Text Mining & Raw Data Readings
Notes on Text Mining Readings:
How these techniques have become standard:
- As defined by Marti Hearst (“the discovery by computer of new, previously unknown information, by automatically extracting information from different written resources”), text mining has certainly become a standard method of data extraction. His “linking together of extracted information” is reflected in the natural structural format of the extractions (e.g., JSON, CSV), which acts as a sort of dictionary to provide multiple levels of metadata.
- Hearst imagines text mining as primarily useful when we don’t know much about the information we’re planning to extract: but this is not always the case. Today, we often mine text about which we know very much, but whose specific details we don’t have in a manner conducive to our research. For example: one can go to a website and, depending on the situation, see the pertinent textual data there – but using the browser interface alone, and without text mining, this data can’t always be formatted in ways that allow for the desired analyses. Then again, Hearst wouldn’t purely call this “‘real’ text mining… that discovers new pieces of knowledge.”
- What Hearst earlier called text mining has now become an essential element of textual analysis within natural language processing. Today, “extraction” and “analysis” are sometimes combined within a single function, which leads to a blurring of the lines between these disparate tasks. In the example of topic modeling, for example, this process has been merged. Visualizations, and references to external libraries that allow any number of advanced functionalities, have also been incorporated within individual Python files.
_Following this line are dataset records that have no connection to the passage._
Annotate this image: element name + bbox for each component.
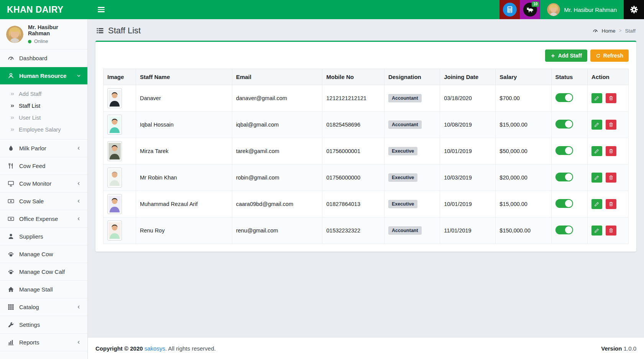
staff-name: Danaver <box>136 85 232 112</box>
designation-badge: Executive <box>388 173 417 182</box>
navbar-user-menu[interactable]: Mr. Hasibur Rahman <box>540 0 624 19</box>
staff-email: iqbal@gmail.com <box>232 112 322 138</box>
delete-button[interactable] <box>606 120 616 130</box>
breadcrumb: Home > Staff <box>593 28 636 34</box>
add-staff-button[interactable]: Add Staff <box>545 49 587 62</box>
edit-button[interactable] <box>591 146 602 156</box>
staff-photo <box>107 88 122 108</box>
sidebar-item-human-resource[interactable]: Human Resource <box>0 67 87 85</box>
sidebar-user-panel: Mr. Hasibur Rahman Online <box>0 19 87 49</box>
tachometer-icon <box>8 55 14 61</box>
staff-list-card: Add Staff Refresh ImageStaff NameEmailMo… <box>95 41 636 252</box>
sidebar-item-settings[interactable]: Settings <box>0 316 87 334</box>
sakosys-link[interactable]: sakosys <box>145 345 165 352</box>
sidebar-subitem-user-list[interactable]: User List <box>0 112 87 124</box>
angles-right-icon <box>10 127 15 132</box>
sidebar-item-milk-parlor[interactable]: Milk Parlor <box>0 140 87 157</box>
brand-logo[interactable]: KHAN DAIRY <box>0 0 88 19</box>
copyright-prefix: Copyright © 2020 <box>95 345 143 352</box>
edit-button[interactable] <box>591 173 602 183</box>
chevron-left-icon <box>76 305 81 310</box>
home-icon <box>8 286 14 293</box>
refresh-button[interactable]: Refresh <box>590 49 629 62</box>
sidebar-subitem-staff-list[interactable]: Staff List <box>0 100 87 112</box>
status-toggle[interactable] <box>555 199 573 208</box>
staff-mobile: 01756000000 <box>322 165 384 191</box>
breadcrumb-home[interactable]: Home <box>601 28 615 34</box>
table-row: Iqbal Hossain iqbal@gmail.com 0182545869… <box>104 112 629 138</box>
staff-email: danaver@gmail.com <box>232 85 322 112</box>
status-toggle[interactable] <box>555 93 573 102</box>
person-icon <box>8 233 14 240</box>
edit-button[interactable] <box>591 93 602 103</box>
staff-name: Mr Robin Khan <box>136 165 232 191</box>
card-toolbar: Add Staff Refresh <box>103 49 629 62</box>
sidebar-item-manage-cow[interactable]: Manage Cow <box>0 245 87 263</box>
delete-button[interactable] <box>606 199 616 209</box>
sidebar-item-dashboard[interactable]: Dashboard <box>0 49 87 67</box>
staff-photo <box>107 115 122 135</box>
table-row: Mirza Tarek tarek@gamil.com 01756000001 … <box>104 138 629 165</box>
calculator-icon <box>503 3 517 16</box>
copyright-suffix: . All rights reserved. <box>165 345 216 352</box>
edit-button[interactable] <box>591 226 602 235</box>
chevron-down-icon <box>76 73 81 78</box>
staff-photo <box>107 141 122 161</box>
sidebar-item-manage-cow-calf[interactable]: Manage Cow Calf <box>0 263 87 281</box>
edit-button[interactable] <box>591 199 602 209</box>
delete-button[interactable] <box>606 146 616 156</box>
cow-notifications-button[interactable]: 10 <box>520 0 540 19</box>
status-toggle[interactable] <box>555 120 573 128</box>
sidebar-item-cow-feed[interactable]: Cow Feed <box>0 157 87 175</box>
chevron-left-icon <box>76 199 81 204</box>
chevron-left-icon <box>76 216 81 221</box>
sidebar-item-cow-sale[interactable]: Cow Sale <box>0 193 87 210</box>
version-number: 1.0.0 <box>624 345 636 352</box>
refresh-icon <box>596 53 601 58</box>
edit-button[interactable] <box>591 120 602 130</box>
sidebar-item-catalog[interactable]: Catalog <box>0 298 87 316</box>
sidebar-subitem-add-staff[interactable]: Add Staff <box>0 88 87 100</box>
money-icon <box>8 216 14 222</box>
table-header-row: ImageStaff NameEmailMobile NoDesignation… <box>104 69 629 85</box>
sidebar-item-cow-monitor[interactable]: Cow Monitor <box>0 175 87 193</box>
angles-right-icon <box>10 103 15 109</box>
delete-button[interactable] <box>606 93 616 103</box>
column-header-salary: Salary <box>496 69 551 85</box>
column-header-status: Status <box>551 69 588 85</box>
salary: $150,000.00 <box>496 217 551 244</box>
sidebar: Mr. Hasibur Rahman Online Dashboard Huma… <box>0 19 88 359</box>
staff-email: robin@gmail.com <box>232 165 322 191</box>
pencil-icon <box>594 96 600 101</box>
sidebar-item-office-expense[interactable]: Office Expense <box>0 210 87 228</box>
status-toggle[interactable] <box>555 146 573 155</box>
sidebar-item-manage-stall[interactable]: Manage Stall <box>0 281 87 298</box>
sidebar-user-name: Mr. Hasibur Rahman <box>28 24 81 36</box>
notification-count-badge: 10 <box>532 2 539 7</box>
status-toggle[interactable] <box>555 173 573 181</box>
column-header-joining-date: Joining Date <box>440 69 496 85</box>
online-status-dot <box>28 40 31 43</box>
sidebar-subitem-employee-salary[interactable]: Employee Salary <box>0 124 87 135</box>
staff-name: Renu Roy <box>136 217 232 244</box>
chevron-left-icon <box>76 146 81 151</box>
version-label: Version <box>601 345 622 352</box>
calculator-nav-button[interactable] <box>499 0 520 19</box>
status-toggle[interactable] <box>555 226 573 234</box>
sidebar-item-reports[interactable]: Reports <box>0 334 87 351</box>
grid-icon <box>8 304 14 310</box>
settings-gear-button[interactable] <box>624 0 644 19</box>
sidebar-item-suppliers[interactable]: Suppliers <box>0 228 87 245</box>
staff-email: caara09bd@gmail.com <box>232 191 322 217</box>
top-navbar: KHAN DAIRY 10 Mr. Hasibur Rahman <box>0 0 644 19</box>
joining-date: 03/18/2020 <box>440 85 496 112</box>
column-header-action: Action <box>588 69 629 85</box>
sidebar-toggle-button[interactable] <box>95 5 107 15</box>
trash-icon <box>608 122 614 127</box>
delete-button[interactable] <box>606 173 616 183</box>
joining-date: 10/01/2019 <box>440 191 496 217</box>
delete-button[interactable] <box>606 226 616 235</box>
pencil-icon <box>594 228 600 233</box>
home-icon <box>593 28 598 33</box>
salary: $20,000.00 <box>496 165 551 191</box>
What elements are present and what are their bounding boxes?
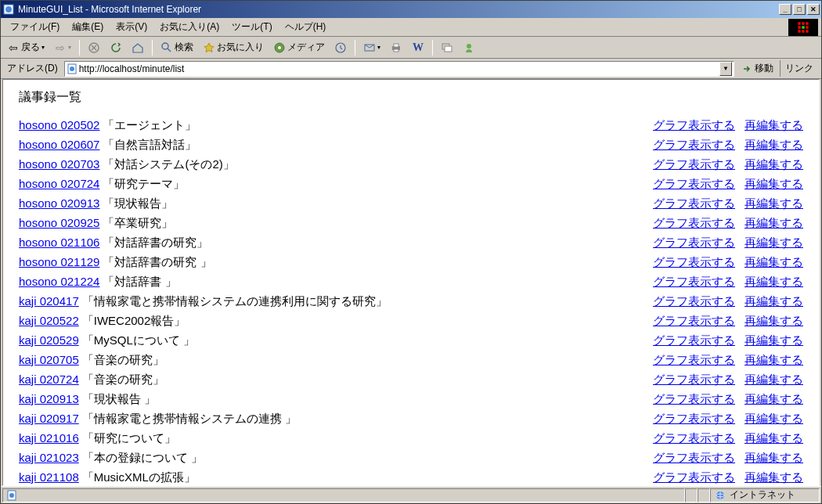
edit-link[interactable]: 再編集する xyxy=(744,157,803,172)
go-button[interactable]: 移動 xyxy=(737,60,777,77)
item-id-link[interactable]: kaji 021016 xyxy=(19,431,79,445)
home-button[interactable] xyxy=(128,40,147,56)
status-main xyxy=(2,488,685,502)
search-button[interactable]: 検索 xyxy=(157,39,196,56)
graph-link[interactable]: グラフ表示する xyxy=(653,255,735,270)
menu-tools[interactable]: ツール(T) xyxy=(225,19,278,35)
graph-link[interactable]: グラフ表示する xyxy=(653,431,735,446)
item-id-link[interactable]: hosono 020724 xyxy=(19,177,99,190)
svg-point-9 xyxy=(278,46,281,49)
svg-point-21 xyxy=(9,493,14,498)
edit-link[interactable]: 再編集する xyxy=(744,118,803,133)
graph-link[interactable]: グラフ表示する xyxy=(653,157,735,172)
graph-link[interactable]: グラフ表示する xyxy=(653,196,735,211)
item-id-link[interactable]: hosono 021224 xyxy=(19,275,99,288)
edit-link[interactable]: 再編集する xyxy=(744,353,803,368)
edit-link[interactable]: 再編集する xyxy=(744,392,803,407)
item-id-link[interactable]: hosono 021129 xyxy=(19,255,99,268)
print-button[interactable] xyxy=(387,40,406,56)
item-id-link[interactable]: hosono 020703 xyxy=(19,157,99,171)
graph-link[interactable]: グラフ表示する xyxy=(653,314,735,329)
menu-view[interactable]: 表示(V) xyxy=(110,19,153,35)
edit-button[interactable]: W xyxy=(409,40,427,56)
edit-link[interactable]: 再編集する xyxy=(744,236,803,250)
favorites-button[interactable]: お気に入り xyxy=(200,39,267,56)
address-dropdown-button[interactable]: ▼ xyxy=(719,62,732,76)
graph-link[interactable]: グラフ表示する xyxy=(653,275,735,290)
item-id-link[interactable]: kaji 020913 xyxy=(19,392,79,405)
graph-link[interactable]: グラフ表示する xyxy=(653,118,735,133)
graph-link[interactable]: グラフ表示する xyxy=(653,373,735,387)
item-id-link[interactable]: hosono 020913 xyxy=(19,196,99,210)
edit-link[interactable]: 再編集する xyxy=(744,431,803,446)
edit-link[interactable]: 再編集する xyxy=(744,138,803,153)
item-id-link[interactable]: kaji 020917 xyxy=(19,412,79,425)
stop-button[interactable] xyxy=(85,40,103,56)
graph-link[interactable]: グラフ表示する xyxy=(653,177,735,192)
graph-link[interactable]: グラフ表示する xyxy=(653,138,735,153)
menu-help[interactable]: ヘルプ(H) xyxy=(279,19,333,35)
item-id-link[interactable]: kaji 020417 xyxy=(19,294,79,308)
svg-rect-13 xyxy=(394,44,398,47)
graph-link[interactable]: グラフ表示する xyxy=(653,470,735,485)
graph-link[interactable]: グラフ表示する xyxy=(653,451,735,466)
item-id-link[interactable]: hosono 020607 xyxy=(19,138,99,151)
menu-file[interactable]: ファイル(F) xyxy=(4,19,66,35)
item-actions: グラフ表示する再編集する xyxy=(653,275,803,290)
menu-favorites[interactable]: お気に入り(A) xyxy=(153,19,225,35)
edit-link[interactable]: 再編集する xyxy=(744,333,803,348)
close-button[interactable]: ✕ xyxy=(807,4,820,15)
edit-link[interactable]: 再編集する xyxy=(744,294,803,309)
separator xyxy=(79,40,80,56)
separator xyxy=(355,40,355,56)
separator xyxy=(152,40,153,56)
item-id-link[interactable]: kaji 021023 xyxy=(19,451,79,464)
item-id-link[interactable]: kaji 021108 xyxy=(19,470,79,484)
forward-button[interactable]: ⇨ ▾ xyxy=(51,40,74,56)
edit-link[interactable]: 再編集する xyxy=(744,216,803,231)
item-id-link[interactable]: hosono 020502 xyxy=(19,118,99,131)
edit-link[interactable]: 再編集する xyxy=(744,255,803,270)
edit-link[interactable]: 再編集する xyxy=(744,373,803,387)
media-button[interactable]: メディア xyxy=(270,39,328,56)
graph-link[interactable]: グラフ表示する xyxy=(653,236,735,250)
item-id-link[interactable]: hosono 021106 xyxy=(19,236,99,249)
graph-link[interactable]: グラフ表示する xyxy=(653,412,735,427)
links-label[interactable]: リンク xyxy=(780,60,818,77)
graph-link[interactable]: グラフ表示する xyxy=(653,216,735,231)
item-id-link[interactable]: kaji 020529 xyxy=(19,333,79,347)
item-actions: グラフ表示する再編集する xyxy=(653,333,803,348)
maximize-button[interactable]: □ xyxy=(793,4,806,15)
mail-button[interactable]: ▾ xyxy=(360,40,384,56)
list-item: kaji 020917「情報家電と携帯情報システムの連携 」グラフ表示する再編集… xyxy=(19,412,803,427)
item-id-link[interactable]: kaji 020522 xyxy=(19,314,79,327)
item-id-link[interactable]: kaji 020705 xyxy=(19,353,79,366)
graph-link[interactable]: グラフ表示する xyxy=(653,353,735,368)
edit-link[interactable]: 再編集する xyxy=(744,177,803,192)
item-title: 「IWEC2002報告」 xyxy=(82,314,653,329)
item-id-link[interactable]: kaji 020724 xyxy=(19,373,79,386)
messenger-icon xyxy=(463,41,475,54)
edit-link[interactable]: 再編集する xyxy=(744,275,803,290)
edit-link[interactable]: 再編集する xyxy=(744,412,803,427)
discuss-button[interactable] xyxy=(438,40,456,56)
item-id-link[interactable]: hosono 020925 xyxy=(19,216,99,229)
graph-link[interactable]: グラフ表示する xyxy=(653,294,735,309)
graph-link[interactable]: グラフ表示する xyxy=(653,392,735,407)
edit-link[interactable]: 再編集する xyxy=(744,314,803,329)
item-title: 「現状報告」 xyxy=(103,196,653,211)
item-actions: グラフ表示する再編集する xyxy=(653,451,803,466)
address-input[interactable] xyxy=(78,63,719,74)
back-button[interactable]: ⇦ 戻る ▾ xyxy=(4,39,48,56)
minimize-button[interactable]: _ xyxy=(779,4,791,15)
graph-link[interactable]: グラフ表示する xyxy=(653,333,735,348)
menu-edit[interactable]: 編集(E) xyxy=(66,19,110,35)
edit-link[interactable]: 再編集する xyxy=(744,451,803,466)
history-button[interactable] xyxy=(331,40,350,56)
svg-point-17 xyxy=(467,44,471,49)
refresh-button[interactable] xyxy=(106,40,125,56)
edit-link[interactable]: 再編集する xyxy=(744,196,803,211)
list-item: kaji 020522「IWEC2002報告」グラフ表示する再編集する xyxy=(19,314,803,329)
edit-link[interactable]: 再編集する xyxy=(744,470,803,485)
messenger-button[interactable] xyxy=(460,40,478,56)
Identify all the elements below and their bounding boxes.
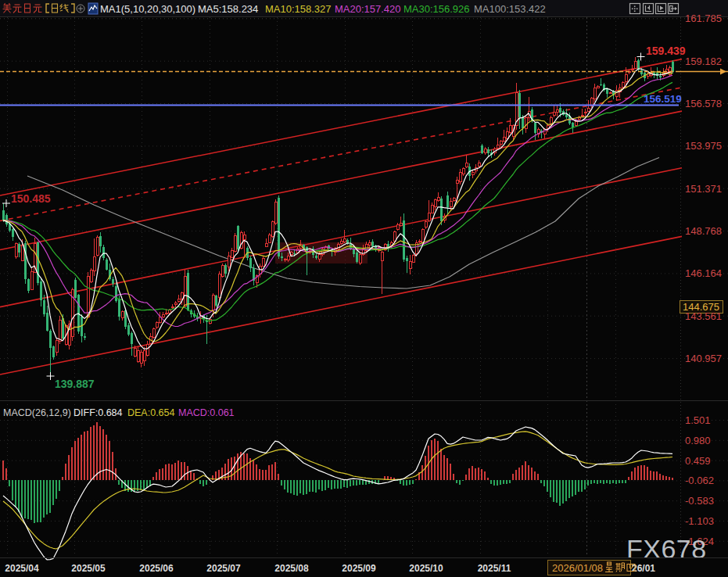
- svg-text:-0.583: -0.583: [685, 495, 714, 507]
- svg-text:146.164: 146.164: [685, 267, 722, 279]
- svg-text:2025/10: 2025/10: [409, 563, 443, 574]
- svg-text:-1.103: -1.103: [685, 515, 714, 527]
- svg-text:153.975: 153.975: [685, 140, 722, 152]
- svg-text:159.439: 159.439: [646, 45, 686, 57]
- svg-text:156.519: 156.519: [644, 93, 682, 105]
- svg-text:161.785: 161.785: [685, 13, 722, 24]
- svg-text:139.887: 139.887: [55, 378, 95, 390]
- svg-text:2025/08: 2025/08: [274, 563, 309, 574]
- svg-text:MA20:157.420: MA20:157.420: [335, 3, 401, 15]
- svg-text:MA5:158.234: MA5:158.234: [198, 3, 258, 15]
- svg-text:148.768: 148.768: [685, 225, 722, 237]
- svg-text:150.485: 150.485: [11, 192, 51, 205]
- svg-text:2025/11: 2025/11: [478, 563, 511, 574]
- svg-text:MA1(5,10,20,30,100): MA1(5,10,20,30,100): [100, 3, 195, 15]
- svg-text:2025/06: 2025/06: [139, 563, 174, 574]
- svg-text:26/01: 26/01: [632, 563, 655, 574]
- svg-text:MA100:153.422: MA100:153.422: [474, 3, 546, 15]
- svg-text:2026/01/08: 2026/01/08: [552, 562, 603, 574]
- svg-text:0.980: 0.980: [685, 435, 711, 446]
- svg-text:2025/09: 2025/09: [342, 563, 376, 574]
- svg-text:-0.062: -0.062: [685, 475, 714, 486]
- svg-text:151.371: 151.371: [685, 183, 722, 195]
- svg-text:1.501: 1.501: [685, 414, 711, 426]
- svg-text:DEA:0.654: DEA:0.654: [127, 407, 175, 418]
- svg-text:2025/04: 2025/04: [5, 563, 39, 574]
- svg-text:DIFF:0.684: DIFF:0.684: [74, 407, 123, 418]
- svg-text:143.561: 143.561: [685, 310, 722, 322]
- svg-text:156.578: 156.578: [685, 98, 722, 109]
- svg-text:MACD:0.061: MACD:0.061: [178, 407, 235, 418]
- svg-text:FX678: FX678: [626, 534, 707, 564]
- svg-text:159.182: 159.182: [685, 56, 722, 67]
- svg-text:0.459: 0.459: [685, 455, 711, 467]
- svg-text:2025/07: 2025/07: [206, 563, 241, 574]
- svg-text:2025/05: 2025/05: [71, 563, 106, 574]
- svg-text:140.957: 140.957: [685, 353, 722, 364]
- svg-text:MA30:156.926: MA30:156.926: [403, 3, 470, 15]
- svg-text:MA10:158.327: MA10:158.327: [265, 3, 332, 15]
- svg-text:MACD(26,12,9): MACD(26,12,9): [3, 407, 71, 418]
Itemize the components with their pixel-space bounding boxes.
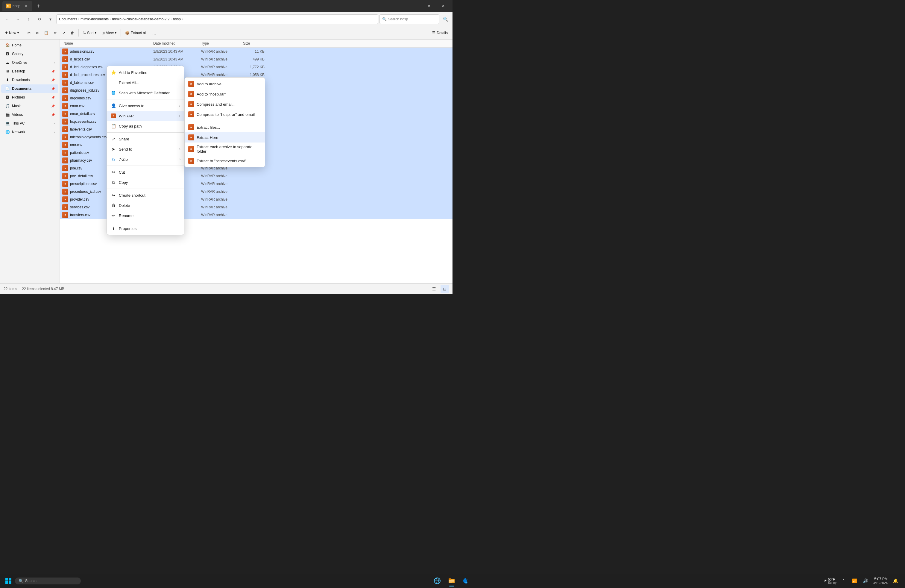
toolbar-separator-3 [121,29,121,37]
new-button[interactable]: ✚ New ▾ [2,28,21,38]
ctx-copy-path[interactable]: 📋 Copy as path [107,121,184,131]
tab-close-button[interactable]: ✕ [23,3,29,9]
list-view-button[interactable]: ☰ [430,285,438,293]
delete-button[interactable]: 🗑 [68,28,76,38]
table-row[interactable]: R admissions.csv 1/9/2023 10:43 AM WinRA… [60,48,452,56]
music-icon: 🎵 [5,103,10,109]
header-size: Size [242,41,266,46]
active-tab[interactable]: R hosp ✕ [2,1,32,11]
up-button[interactable]: ↑ [24,14,33,24]
file-name: emar_detail.csv [70,112,95,116]
sidebar-item-thispc[interactable]: 💻 This PC › [1,119,58,127]
details-label: Details [437,31,448,35]
delete-icon: 🗑 [71,31,74,35]
add-archive-icon: R [188,81,194,87]
new-dropdown-icon: ▾ [17,31,19,35]
new-tab-button[interactable]: + [33,1,43,11]
ctx-add-favorites[interactable]: ⭐ Add to Favorites [107,67,184,78]
close-button[interactable]: ✕ [437,1,450,11]
sub-add-archive[interactable]: R Add to archive... [185,79,265,89]
forward-button[interactable]: → [13,14,23,24]
details-button[interactable]: ☰ Details [430,28,450,38]
ctx-send-to[interactable]: ➤ Send to › [107,144,184,154]
extract-files-icon: R [188,124,194,130]
winrar-ctx-icon: R [110,113,116,119]
ctx-properties[interactable]: ℹ Properties [107,223,184,234]
header-date: Date modified [152,41,200,46]
view-dropdown-icon: ▾ [115,31,116,35]
restore-button[interactable]: ⧉ [422,1,436,11]
winrar-submenu: R Add to archive... R Add to "hosp.rar" … [184,77,265,167]
extract-button[interactable]: 📦 Extract all [123,28,149,38]
ctx-winrar[interactable]: R WinRAR › [107,111,184,121]
ctx-winrar-label: WinRAR [119,114,134,118]
ctx-extract-all[interactable]: Extract All... [107,78,184,88]
breadcrumb[interactable]: Documents › mimic-documents › mimic-iv-c… [56,14,378,24]
view-label: View [106,31,114,35]
sidebar-item-documents[interactable]: 📄 Documents 📌 [1,84,58,93]
sidebar-item-onedrive[interactable]: ☁ OneDrive › [1,58,58,67]
file-name: d_hcpcs.csv [70,57,90,61]
ctx-rename[interactable]: ✏ Rename [107,210,184,221]
sidebar-item-music[interactable]: 🎵 Music 📌 [1,102,58,110]
cut-button[interactable]: ✂ [25,28,33,38]
breadcrumb-mimic-documents[interactable]: mimic-documents [81,17,109,21]
search-button[interactable]: 🔍 [441,14,450,24]
breadcrumb-sep-4: › [182,17,183,21]
sub-sep-1 [185,121,265,121]
share-button[interactable]: ↗ [60,28,68,38]
rar-icon: R [62,150,68,156]
sidebar-item-videos[interactable]: 🎬 Videos 📌 [1,110,58,119]
minimize-button[interactable]: ─ [408,1,421,11]
file-size [242,215,266,216]
copy-button[interactable]: ⧉ [33,28,41,38]
refresh-button[interactable]: ↻ [35,14,44,24]
sub-compress-hosp-email[interactable]: R Compress to "hosp.rar" and email [185,109,265,119]
sub-extract-separate[interactable]: R Extract each archive to separate folde… [185,143,265,156]
view-button[interactable]: ⊞ View ▾ [99,28,119,38]
table-row[interactable]: R d_hcpcs.csv 1/9/2023 10:43 AM WinRAR a… [60,56,452,63]
sidebar-item-home[interactable]: 🏠 Home [1,41,58,49]
sub-extract-here[interactable]: R Extract Here [185,132,265,143]
breadcrumb-mimic-iv[interactable]: mimic-iv-clinical-database-demo-2.2 [112,17,169,21]
sidebar-item-gallery[interactable]: 🖼 Gallery [1,50,58,58]
details-view-button[interactable]: ⊟ [441,285,449,293]
ctx-cut[interactable]: ✂ Cut [107,167,184,177]
sub-extract-files[interactable]: R Extract files... [185,122,265,132]
ctx-7zip[interactable]: 7z 7-Zip › [107,154,184,164]
sub-extract-to-folder[interactable]: R Extract to "hcpcsevents.csv\" [185,156,265,166]
rename-button[interactable]: ✏ [51,28,59,38]
network-icon: 🌐 [5,129,10,135]
ctx-cut-label: Cut [119,170,125,175]
back-button[interactable]: ← [2,14,12,24]
rar-icon: R [62,64,68,70]
file-name: provider.csv [70,197,89,202]
more-button[interactable]: ... [150,28,159,38]
address-expand-button[interactable]: ▾ [46,14,55,24]
ctx-delete[interactable]: 🗑 Delete [107,200,184,210]
file-type: WinRAR archive [200,173,242,179]
sidebar-item-downloads[interactable]: ⬇ Downloads 📌 [1,76,58,84]
rar-icon: R [62,134,68,140]
sidebar-item-desktop[interactable]: 🖥 Desktop 📌 [1,67,58,75]
paste-button[interactable]: 📋 [41,28,51,38]
sub-compress-email[interactable]: R Compress and email... [185,99,265,109]
extract-folder-icon: R [188,158,194,164]
selected-count: 22 items selected 8.47 MB [22,287,64,291]
sub-add-hosp-rar[interactable]: R Add to "hosp.rar" [185,89,265,99]
breadcrumb-documents[interactable]: Documents [59,17,77,21]
ctx-give-access[interactable]: 👤 Give access to › [107,100,184,111]
sort-button[interactable]: ⇅ Sort ▾ [81,28,99,38]
ctx-create-shortcut[interactable]: ↪ Create shortcut [107,190,184,200]
breadcrumb-hosp[interactable]: hosp [173,17,181,21]
paste-icon: 📋 [44,31,49,35]
ctx-scan-defender[interactable]: Scan with Microsoft Defender... [107,88,184,98]
sub-extract-here-label: Extract Here [197,135,218,140]
file-name: admissions.csv [70,49,94,54]
search-box[interactable]: 🔍 Search hosp [379,14,439,24]
ctx-copy[interactable]: ⧉ Copy [107,177,184,188]
sidebar-item-network[interactable]: 🌐 Network › [1,128,58,136]
ctx-share[interactable]: ↗ Share [107,134,184,144]
sidebar-item-pictures[interactable]: 🖼 Pictures 📌 [1,93,58,102]
rar-icon: R [62,79,68,86]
Topic modeling and other NLP methods also introduce far more advanced methods of organizing information into n-dimensional matrices that were not envisioned as components of text mining. Part of the job of text mining, after all, is to organize the text into discrete units that can be called upon when needed.
Potentials or shortcomings that were envisioned, but wasn’t realized, or were superseded:
- Text mining was envisioned as entirely separate from search tools. But it can still be used to conduct advanced searches of websites and web-based databases.
- Text mining was also envisioned as separate from (non-textual) data mining, but today, the same processes may be used for both, depending on the tool or combination of tools (e.g., API, Python, etc.).
- Some of what Hearst defines as text mining now falls under the umbrella of psycholinguistics (e.g., LIWC), although it performs similar functionality.
Notes on Raw Data Reading:
- As suggested in earlier readings – through which we learned that no data is “given” – here, we observe that no data is truly raw. All data is constructed and selected. All data is “cooked” to one degree or another.
- Here, we can see that depending on the discipline, data is cooked differently; it is extracted, shaped, and interpreted differently. Even data within fields can be cooked differently (as illustrated by the author’s example of varying versions of Milton poems).
- As the author notes, “data need us.” Data does not exist without human extraction, observation, analysis, composition. The fact that data, the plural of datum, is used more commonly also illustrates the widespread need for multiples in our data: not only does data need us, but we need data, and to accomplish all manner of tasks, we need as much data as we can get. That said, a unique distinction of Gitelman and Jackson’s is interesting to consider: “The singular datum is not the particular in relation to any universal (the elected individual in representative democracy, for example) and the plural data is not universal, not generalizable from the singular; it is an aggregation. The power within aggregation is relational, based on potential connections: network, not hierarchy.”
- Usability is also addressed in this chapter. Notably, data must be usable for the duration of a study, and for future researchers. This means that data must be “as raw as possible,” in a sense. Otherwise, it may be ideal for it to be annotated in such a way that its “original” can be extracted and used in a new context.